Sunday, March 5, 2017

Zohra Opoku at Armory Show

Zohra Opoku installation, Armory Show, March 2017
I am delighted that the Mariane Ibrahim Gallery’s solo display of multimedia works by the German-Ghanaian artist Zohra Opoku, has been awarded the first Presents award at the current Armory Show in New York City:

http://theartnewspaper.com/market/art-fairs/young-seattle-gallery-wins-first-10-000-presents-prize-at-the-armory-show/

I enjoyed writing the gallery notes for the Zohra Opoku installation, as follows:


UNRAVELED THREADS

In this compelling body of work, the German/Ghanian multimedia artist Zohra Opoku meditates upon the overlapping strands of her complex family history. She was born in the GDR, the former East Germany, to a German mother, Brigitte Gerda Marlies Jurk, and a Ghanaian father, Dr. George Bob Kwabena Opoku. Her father, an Asante royal, returned to Ghana soon after her birth; her mother had to remain in East Germany, and raised Zohra under challenging circumstances.

On cotton and canvas surfaces, the artist has printed photographs of her father wearing his regalia as the Asante monarch Nana Opoku Gyabaah II, Chidomhene of Asato/Akan, within the Ghana’s Volta Region. Zohra herself has no direct memories of her father, and has had to reconstruct her father’s story, and her relationship to Akan spiritual worlds, through her mother’s distant recollections and the memories of her younger siblings, who came of age in Ghana.  Significantly, she has reworked photographs given to her by her Ghanaian siblings after her father’s death; these images on cloth highlight both the profound distance between the artist and her father’s homeland, and the continuing work of reestablishing intimate family bonds.
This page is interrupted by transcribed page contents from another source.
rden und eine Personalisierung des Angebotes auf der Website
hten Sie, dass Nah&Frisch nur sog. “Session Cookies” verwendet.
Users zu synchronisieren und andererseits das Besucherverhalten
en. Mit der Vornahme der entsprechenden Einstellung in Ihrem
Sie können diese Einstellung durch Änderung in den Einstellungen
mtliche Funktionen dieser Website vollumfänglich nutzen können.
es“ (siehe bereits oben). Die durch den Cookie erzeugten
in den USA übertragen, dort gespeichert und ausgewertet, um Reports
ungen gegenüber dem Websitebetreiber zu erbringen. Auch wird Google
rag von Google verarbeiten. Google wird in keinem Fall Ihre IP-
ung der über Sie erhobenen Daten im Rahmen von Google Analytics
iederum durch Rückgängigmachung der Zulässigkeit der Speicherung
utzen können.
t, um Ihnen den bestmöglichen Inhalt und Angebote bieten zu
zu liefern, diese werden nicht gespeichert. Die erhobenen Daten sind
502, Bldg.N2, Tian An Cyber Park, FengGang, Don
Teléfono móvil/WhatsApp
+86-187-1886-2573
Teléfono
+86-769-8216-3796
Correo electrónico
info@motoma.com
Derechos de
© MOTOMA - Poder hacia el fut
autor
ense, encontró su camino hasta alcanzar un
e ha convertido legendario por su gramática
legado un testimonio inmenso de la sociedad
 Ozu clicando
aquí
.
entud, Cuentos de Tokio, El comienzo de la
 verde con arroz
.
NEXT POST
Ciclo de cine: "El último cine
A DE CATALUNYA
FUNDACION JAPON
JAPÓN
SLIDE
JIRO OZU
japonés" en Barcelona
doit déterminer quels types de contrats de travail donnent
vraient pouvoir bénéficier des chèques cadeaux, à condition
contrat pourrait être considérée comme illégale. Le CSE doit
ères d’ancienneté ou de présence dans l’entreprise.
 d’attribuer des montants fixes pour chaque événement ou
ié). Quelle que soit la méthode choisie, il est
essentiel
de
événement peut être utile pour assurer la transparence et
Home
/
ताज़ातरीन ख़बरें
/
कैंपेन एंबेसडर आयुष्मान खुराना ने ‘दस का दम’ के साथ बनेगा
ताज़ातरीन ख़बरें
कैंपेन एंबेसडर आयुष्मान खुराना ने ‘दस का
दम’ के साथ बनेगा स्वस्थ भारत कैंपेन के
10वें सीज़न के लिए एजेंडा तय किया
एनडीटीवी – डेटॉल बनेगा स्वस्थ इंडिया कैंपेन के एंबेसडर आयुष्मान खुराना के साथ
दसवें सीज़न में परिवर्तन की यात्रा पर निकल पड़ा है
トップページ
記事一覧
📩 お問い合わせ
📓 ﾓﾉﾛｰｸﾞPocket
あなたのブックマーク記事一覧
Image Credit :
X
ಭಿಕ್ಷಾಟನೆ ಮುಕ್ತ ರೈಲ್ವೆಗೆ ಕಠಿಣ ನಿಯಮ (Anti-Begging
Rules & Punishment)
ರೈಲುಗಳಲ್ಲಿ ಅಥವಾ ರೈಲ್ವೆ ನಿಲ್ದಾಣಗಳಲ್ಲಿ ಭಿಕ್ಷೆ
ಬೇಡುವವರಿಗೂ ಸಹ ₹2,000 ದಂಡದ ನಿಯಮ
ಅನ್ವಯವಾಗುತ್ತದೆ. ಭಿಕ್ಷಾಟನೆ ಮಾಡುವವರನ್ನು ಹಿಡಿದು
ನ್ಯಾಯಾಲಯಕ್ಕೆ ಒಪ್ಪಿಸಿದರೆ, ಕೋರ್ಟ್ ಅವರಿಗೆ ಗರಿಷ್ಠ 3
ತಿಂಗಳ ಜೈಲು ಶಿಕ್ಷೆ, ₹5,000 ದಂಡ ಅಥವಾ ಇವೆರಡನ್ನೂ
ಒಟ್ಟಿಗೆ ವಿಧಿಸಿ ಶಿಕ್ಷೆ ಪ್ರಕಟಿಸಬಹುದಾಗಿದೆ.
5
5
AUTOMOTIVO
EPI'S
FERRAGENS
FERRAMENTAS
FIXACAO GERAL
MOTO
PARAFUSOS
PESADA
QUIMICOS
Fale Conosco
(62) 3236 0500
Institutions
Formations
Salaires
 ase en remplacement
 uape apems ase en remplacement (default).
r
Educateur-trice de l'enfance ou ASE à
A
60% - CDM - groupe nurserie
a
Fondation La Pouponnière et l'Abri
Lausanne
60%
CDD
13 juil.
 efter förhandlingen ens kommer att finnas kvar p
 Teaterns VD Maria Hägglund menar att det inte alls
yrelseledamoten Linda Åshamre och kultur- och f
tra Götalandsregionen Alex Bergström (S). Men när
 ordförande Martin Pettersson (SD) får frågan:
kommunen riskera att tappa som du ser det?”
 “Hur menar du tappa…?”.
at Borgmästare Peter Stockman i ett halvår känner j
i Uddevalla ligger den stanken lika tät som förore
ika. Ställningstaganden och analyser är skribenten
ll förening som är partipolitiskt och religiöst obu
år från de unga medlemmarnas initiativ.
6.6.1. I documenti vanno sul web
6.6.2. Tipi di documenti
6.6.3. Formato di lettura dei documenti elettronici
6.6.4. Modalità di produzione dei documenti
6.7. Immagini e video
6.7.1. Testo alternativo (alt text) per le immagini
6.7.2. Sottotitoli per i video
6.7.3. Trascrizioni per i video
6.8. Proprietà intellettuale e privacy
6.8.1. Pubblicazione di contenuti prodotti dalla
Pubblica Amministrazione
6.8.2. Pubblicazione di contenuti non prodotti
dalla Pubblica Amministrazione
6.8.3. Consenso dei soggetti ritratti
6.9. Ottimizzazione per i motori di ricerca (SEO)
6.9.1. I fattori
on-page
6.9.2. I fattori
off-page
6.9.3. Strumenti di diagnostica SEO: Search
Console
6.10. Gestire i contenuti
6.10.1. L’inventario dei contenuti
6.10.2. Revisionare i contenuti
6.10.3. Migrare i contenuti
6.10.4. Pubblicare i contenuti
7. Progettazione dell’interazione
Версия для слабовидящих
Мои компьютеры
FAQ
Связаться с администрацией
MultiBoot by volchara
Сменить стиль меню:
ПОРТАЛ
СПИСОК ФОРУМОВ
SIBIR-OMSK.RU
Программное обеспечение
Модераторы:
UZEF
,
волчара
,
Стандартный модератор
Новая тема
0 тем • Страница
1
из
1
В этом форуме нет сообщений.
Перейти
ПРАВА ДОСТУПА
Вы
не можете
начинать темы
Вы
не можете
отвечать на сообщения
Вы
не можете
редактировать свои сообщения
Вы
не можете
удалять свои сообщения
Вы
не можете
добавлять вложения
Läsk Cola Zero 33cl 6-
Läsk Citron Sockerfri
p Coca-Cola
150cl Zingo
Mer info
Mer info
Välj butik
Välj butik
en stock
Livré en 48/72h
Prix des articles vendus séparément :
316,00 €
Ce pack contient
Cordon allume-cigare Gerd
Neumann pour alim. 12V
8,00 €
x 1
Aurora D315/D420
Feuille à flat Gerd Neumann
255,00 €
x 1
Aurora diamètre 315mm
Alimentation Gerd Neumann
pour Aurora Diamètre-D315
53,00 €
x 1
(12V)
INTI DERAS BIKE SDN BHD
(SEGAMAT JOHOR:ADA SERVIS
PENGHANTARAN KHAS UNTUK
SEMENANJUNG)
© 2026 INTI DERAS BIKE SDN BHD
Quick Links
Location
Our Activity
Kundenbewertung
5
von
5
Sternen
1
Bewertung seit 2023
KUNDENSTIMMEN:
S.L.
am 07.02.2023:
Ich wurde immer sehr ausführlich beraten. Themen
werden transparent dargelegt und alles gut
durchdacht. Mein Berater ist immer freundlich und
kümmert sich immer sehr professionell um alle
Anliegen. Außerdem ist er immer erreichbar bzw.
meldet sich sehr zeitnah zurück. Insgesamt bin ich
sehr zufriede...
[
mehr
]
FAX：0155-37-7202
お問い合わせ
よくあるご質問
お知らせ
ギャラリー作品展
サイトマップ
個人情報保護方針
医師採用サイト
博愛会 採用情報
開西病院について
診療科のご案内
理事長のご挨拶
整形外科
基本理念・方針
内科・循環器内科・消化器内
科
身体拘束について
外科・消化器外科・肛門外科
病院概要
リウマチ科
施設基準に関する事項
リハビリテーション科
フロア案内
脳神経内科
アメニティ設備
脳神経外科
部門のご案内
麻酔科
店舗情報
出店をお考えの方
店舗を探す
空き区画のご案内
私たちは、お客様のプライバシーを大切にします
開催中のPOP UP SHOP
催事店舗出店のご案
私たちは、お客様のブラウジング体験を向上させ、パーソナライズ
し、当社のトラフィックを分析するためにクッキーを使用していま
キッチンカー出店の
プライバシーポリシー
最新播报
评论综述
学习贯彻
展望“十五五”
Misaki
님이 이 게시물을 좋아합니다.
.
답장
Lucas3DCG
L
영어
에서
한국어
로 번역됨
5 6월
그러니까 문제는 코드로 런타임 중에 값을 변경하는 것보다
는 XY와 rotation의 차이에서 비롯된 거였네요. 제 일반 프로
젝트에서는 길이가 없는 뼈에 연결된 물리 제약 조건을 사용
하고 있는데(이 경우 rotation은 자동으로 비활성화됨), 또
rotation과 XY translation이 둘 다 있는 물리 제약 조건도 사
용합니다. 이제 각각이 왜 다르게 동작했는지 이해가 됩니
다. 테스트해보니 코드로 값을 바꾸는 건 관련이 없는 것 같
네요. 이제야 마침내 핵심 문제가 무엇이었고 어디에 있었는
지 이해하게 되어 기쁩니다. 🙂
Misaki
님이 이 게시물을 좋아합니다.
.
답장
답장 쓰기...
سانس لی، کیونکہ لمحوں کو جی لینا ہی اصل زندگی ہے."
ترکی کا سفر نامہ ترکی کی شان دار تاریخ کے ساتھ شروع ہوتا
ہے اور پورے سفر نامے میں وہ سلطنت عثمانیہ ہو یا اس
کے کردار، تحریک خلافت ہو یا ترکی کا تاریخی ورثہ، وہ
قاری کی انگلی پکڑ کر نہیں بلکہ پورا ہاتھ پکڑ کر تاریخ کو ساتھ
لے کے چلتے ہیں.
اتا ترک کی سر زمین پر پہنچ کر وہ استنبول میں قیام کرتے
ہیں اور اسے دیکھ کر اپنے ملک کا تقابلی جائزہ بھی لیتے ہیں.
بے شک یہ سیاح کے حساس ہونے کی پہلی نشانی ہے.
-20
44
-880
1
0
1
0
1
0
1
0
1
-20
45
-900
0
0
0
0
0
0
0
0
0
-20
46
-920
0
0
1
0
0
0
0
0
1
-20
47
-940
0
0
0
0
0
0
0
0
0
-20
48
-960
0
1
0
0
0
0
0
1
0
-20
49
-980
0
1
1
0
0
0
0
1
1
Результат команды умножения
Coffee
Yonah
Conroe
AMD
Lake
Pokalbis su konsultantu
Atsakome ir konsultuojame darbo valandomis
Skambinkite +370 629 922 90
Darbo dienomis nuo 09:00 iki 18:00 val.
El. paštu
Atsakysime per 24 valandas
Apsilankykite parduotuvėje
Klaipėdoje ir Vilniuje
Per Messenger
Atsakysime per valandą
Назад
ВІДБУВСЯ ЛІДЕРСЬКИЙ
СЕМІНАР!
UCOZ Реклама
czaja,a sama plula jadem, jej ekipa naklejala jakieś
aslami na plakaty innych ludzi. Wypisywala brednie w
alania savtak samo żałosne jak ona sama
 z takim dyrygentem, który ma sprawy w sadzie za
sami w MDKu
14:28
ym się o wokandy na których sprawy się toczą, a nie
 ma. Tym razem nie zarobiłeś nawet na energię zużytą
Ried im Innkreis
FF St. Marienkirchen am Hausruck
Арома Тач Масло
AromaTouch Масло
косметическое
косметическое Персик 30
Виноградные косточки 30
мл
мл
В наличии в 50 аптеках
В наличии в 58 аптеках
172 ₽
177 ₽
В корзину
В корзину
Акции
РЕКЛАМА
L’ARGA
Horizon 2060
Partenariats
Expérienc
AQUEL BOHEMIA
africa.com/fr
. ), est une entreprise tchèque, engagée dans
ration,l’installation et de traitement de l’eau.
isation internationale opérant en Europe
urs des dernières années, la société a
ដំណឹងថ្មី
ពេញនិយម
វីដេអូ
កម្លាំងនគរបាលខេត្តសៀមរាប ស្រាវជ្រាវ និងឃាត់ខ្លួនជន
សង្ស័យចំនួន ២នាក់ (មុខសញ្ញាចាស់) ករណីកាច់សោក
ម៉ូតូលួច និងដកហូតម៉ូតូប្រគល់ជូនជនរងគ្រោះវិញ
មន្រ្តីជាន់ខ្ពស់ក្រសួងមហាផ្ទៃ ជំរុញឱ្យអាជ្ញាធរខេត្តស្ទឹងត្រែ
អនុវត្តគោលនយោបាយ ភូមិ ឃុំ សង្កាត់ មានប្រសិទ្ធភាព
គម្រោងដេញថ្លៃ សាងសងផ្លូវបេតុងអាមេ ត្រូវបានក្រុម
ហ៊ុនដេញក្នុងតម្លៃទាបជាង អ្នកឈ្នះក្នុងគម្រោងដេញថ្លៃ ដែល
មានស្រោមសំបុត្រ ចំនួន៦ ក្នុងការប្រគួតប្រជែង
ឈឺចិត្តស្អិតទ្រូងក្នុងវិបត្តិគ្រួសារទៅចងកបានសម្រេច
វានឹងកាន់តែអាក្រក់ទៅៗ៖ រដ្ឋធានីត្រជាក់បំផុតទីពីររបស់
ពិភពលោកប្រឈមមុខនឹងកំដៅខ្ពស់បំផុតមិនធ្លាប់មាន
The blurriness of the images is, the artist explains, not intentional,  but in a rather fortuitous fashion it evokes ambiguous spaces between imagination and direct knowledge, between dreams and narrative, and between the modern world and the ancient past. Her artistic process involves repeatedly washing out by hand photographic screens, introducing the errors and disruptions inevitably accumulated across geographical distance and the passage of time, as family stories are told and retold. Photography here functions as a form of divination, bringing the honored Dead into dynamic relationships with their living descendants across the great divides between worlds. This sense of mysterious intimacy is intensified by the presence in many photographs of sacred trees and sacred groves, which in Akan cosmology serve as portals to the life-giving powers of divinities and ancestors.

Into these assemblages, the artist has worked kente woven cloth, historically reserved for those of royal rank among Akan-speaking peoples. She honors the intricate, sacred symbolism of kente, whose color combinations bear profound meanings and sacred potencies. In so doing, she weaves together her father’s royal lineage and her own immediate family histories, including ties to her East German mother.  She incorporates wool thread once owned by her mother in a manner that  echoes weaved stripes joined together in Kente, both binding together her parents' disparate lineages and highlighting their distinctions. In so doing, she explores her own interstitial status in the global system of racial identities: in Ghana she is classified as a “white woman,” while in Germany she would be considered a person of color. Her work creates sheltering spaces for all persons who have multiple, overlapping heritage, who seek a sense of belonging and acceptance in a world that seems increasingly obsessed with division and exclusion. Within these encompassing, welcoming garments, all of us are given a glimpse of home and homecoming, and a tangible reminder that there is always, somewhere, a place for us.